1 Shafar tahun 37 Hijriah, Perang Shiffin meletus. Perang ini terjadi antara pasukan Imam Ali melawan pasukan Muawiyah bin Abi Sufyan. Setelah wafatnya Khalifah Utsman bin Affan, rakyat Madinah membaiat Imam Ali dan mengangkat beliau sebagai khalifah. Namun, Muawiyah, seorang Gubernur di Damaskus, menolak menerima kepemimpinan Imam Ali dan melakukan perlawanan bersenjata. Awalnya, Imam Ali berusaha melakukan perundingan demi mencegah pertumpahan darah di antara sesama muslim. Namun, Muawiyah tetap membangkang dan pecahlah perang di sebuah daerah bernama Shiffin di tepi sungai Furat, Irak. Ketika pasukan Imam Ali hampir mencapai kemenangan, penasehat Muawiyah bernama Amru bin Ash memerintahkan pasukannya agar menancapkan Al-Quran di tombak mereka dan menyerukan gencatan senjata atas nama Al-Quran. Imam Ali yang memahami tipuan ini memerintahkan pasukannya agar terus bertempur, namun sebagian kelompok menolak. Kelompok ini kemudian dikenal sebagai kelompok Khawarij. Atas desakan kelompok Khawarij pula, perang dihentikan dan diadakan perundingan antara kedua pihak. Dalam perundingan ini, delegasi Muawiyah melakukan tipuan. Akibatnya, kekhalifahan kaum muslimin direbut dari tangan Imam Ali dan jatuh ke tangan Muawiyah
Perang ini terjadi setelah Muhammad meninggal dan Ali bin Abi Thalib menjabat kekhalifahan dan memaksa Abu Sufyan untuk mengakui kekhalifahannya, dan perang ini terjadi di bukit Shiffin. Ali bin Abi Thalib berhadapan dengan Amru bin Ash dan Ali berhasil menjatuhkan dan melemparkan pedang Amru bin Ash, namun Amru yang menyadari kekalahan dan kematiannya, Amru dengan nekad membuka celananya, sehingga Ali yang akan menghujamkan pedang kearah Amar dan melihat perbuatan Amru, Ali bin Abi Thalib segera memalingkan wajahnya dan meninggalkan Amru yang telanjang. Sehingga Amru dengan perbuatan memalukannya itu selamat dari tebasan pedang Ali dan Zulfiqar dan juga selamat dari kematian.

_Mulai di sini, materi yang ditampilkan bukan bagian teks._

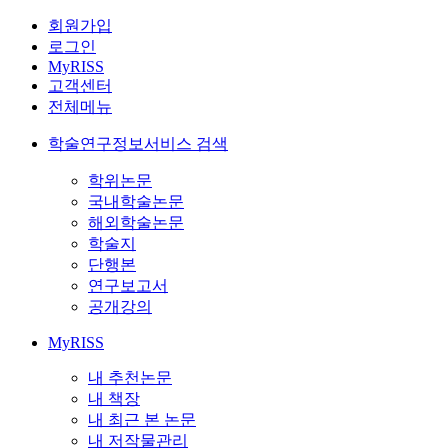
회원가입
로그인
MyRISS
고객센터
전체메뉴
학술연구정보서비스 검색
학위논문
국내학술논문
해외학술논문
학술지
단행본
연구보고서
공개강의
MyRISS
내 추천논문
내 책장
내 최근 본 논문
내 저작물관리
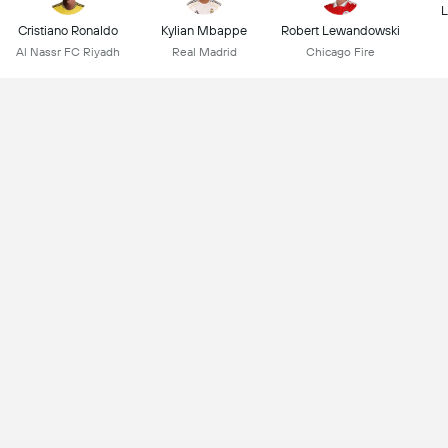
L
Cristiano Ronaldo
Kylian Mbappe
Robert Lewandowski
Al Nassr FC Riyadh
Real Madrid
Chicago Fire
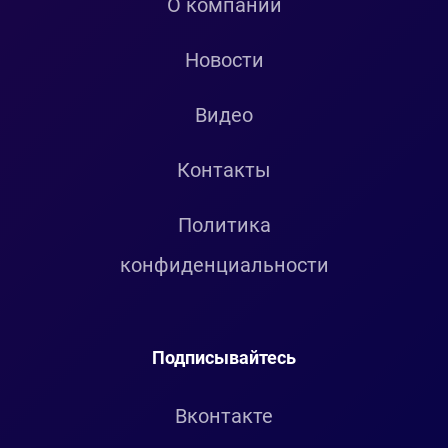
О компании
Новости
Видео
Контакты
Политика
конфиденциальности
Подписывайтесь
Вконтакте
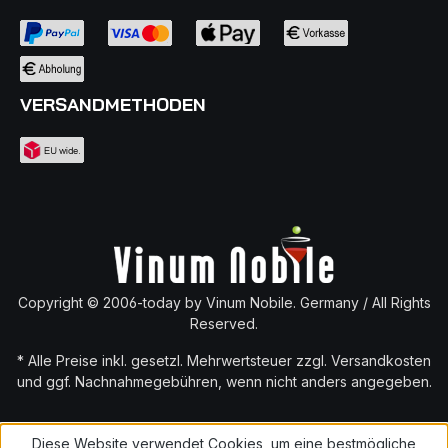
VERSANDMETHODEN
Copyright © 2006-today by Vinum Nobile. Germany / All Rights
Reserved.
* Alle Preise inkl. gesetzl. Mehrwertsteuer zzgl.
Versandkosten
und ggf. Nachnahmegebühren, wenn nicht anders angegeben.
Diese Website verwendet Cookies, um eine bestmögliche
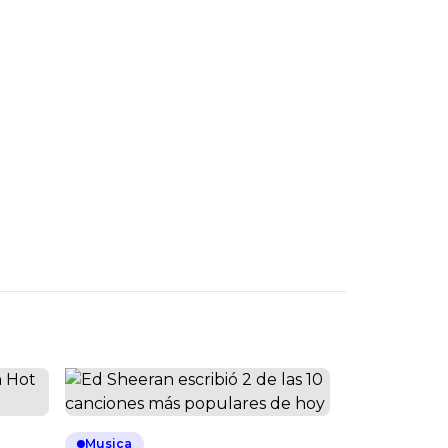
Musica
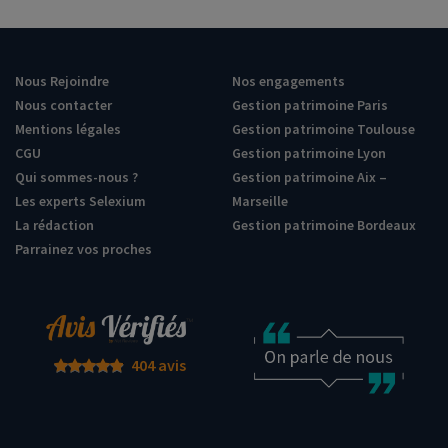
Nous Rejoindre
Nos engagements
Nous contacter
Gestion patrimoine Paris
Mentions légales
Gestion patrimoine Toulouse
CGU
Gestion patrimoine Lyon
Qui sommes-nous ?
Gestion patrimoine Aix –
Les experts Selexium
Marseille
La rédaction
Gestion patrimoine Bordeaux
Parrainez vos proches
404 avis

Dalam sejarah kehidupan manusia-manusia besar tidak ada yang mampu menyamai sifat kesatriaan Ali bin Abi Thalib, yang menjunjung tinggi nilai-nilai kesusilaan walaupun dalam medan pertempuran dan ia adalah manusia yang tidak pernah mengambil keuntungan dari kelemahan lawannya walaupun hal itu bisa membawanya dalam kemenangan dan Ali bin Abi Thalib adalah manusia yang dalam medan perang tidak pernah menempatkan ego atau hasratnya untuk membunuh lawannya, namun dikarenakan Allah dan nabinya ia mempersembahkan ematian lawannya sebagai hujjah atau bukti pembangkangan lawannya terhadap ke-Esa-an Allah dan kenabian Muhammad.